I was brought up in a conservative Christian household and we were taught that mankind is inherently evil. We were told that humans are naturally inclined towards badness (due to "original sin") and the only thing that can mitigate that is belief in the "one true faith" et cetera.

I think about how much that probably contributed to the depression that I always felt. That theory meant that I could never really trust anyone. It also meant that I couldn't even trust myself. I never believed that I had the ability to make decisions that I could be comfortable with. The process was completely out of my hands. Instead, I should just obey someone's (clergy) interpretations of what someone else (Bible writers) said was appropriate or verboten. Can it get any more dis-empowering than that?

Yes, I think "programmed" really is the right word to use. I was programmed to cede control over my life in the hopes that, though I was evil, the Creative spirit would have mercy on me after death. Searching for happiness in this life was pointless and sinful, even.

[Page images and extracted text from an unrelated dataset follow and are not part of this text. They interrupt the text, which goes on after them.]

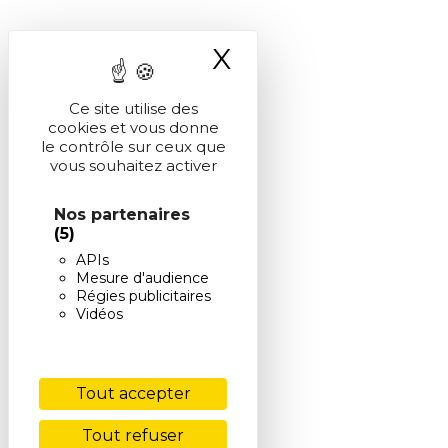
X
Masquer le ba
Ce site utilise des
cookies et vous donne
le contrôle sur ceux que
vous souhaitez activer
Nos partenaires
(5)
APIs
Mesure d'audience
Régies publicitaires
Vidéos
Tout accepter
Tout refuser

It's sinister, really. And scary too, when you think about it. There are all these forces working together to create a world that fails, a world that is bound to implode at some point, a world that results in misery for the majority of those who live on it: education, government, religions, the -isms. And we go along with it all even though, deep down inside, we know it's all b.s. because we'd rather have the b.s. we know about than to deal with the unknown.

I wonder if I can even live long enough to de-program myself and get rid of all the damaging messages that I've been fed over the years. I don't even know if I'm yet aware of just how much programming I've received!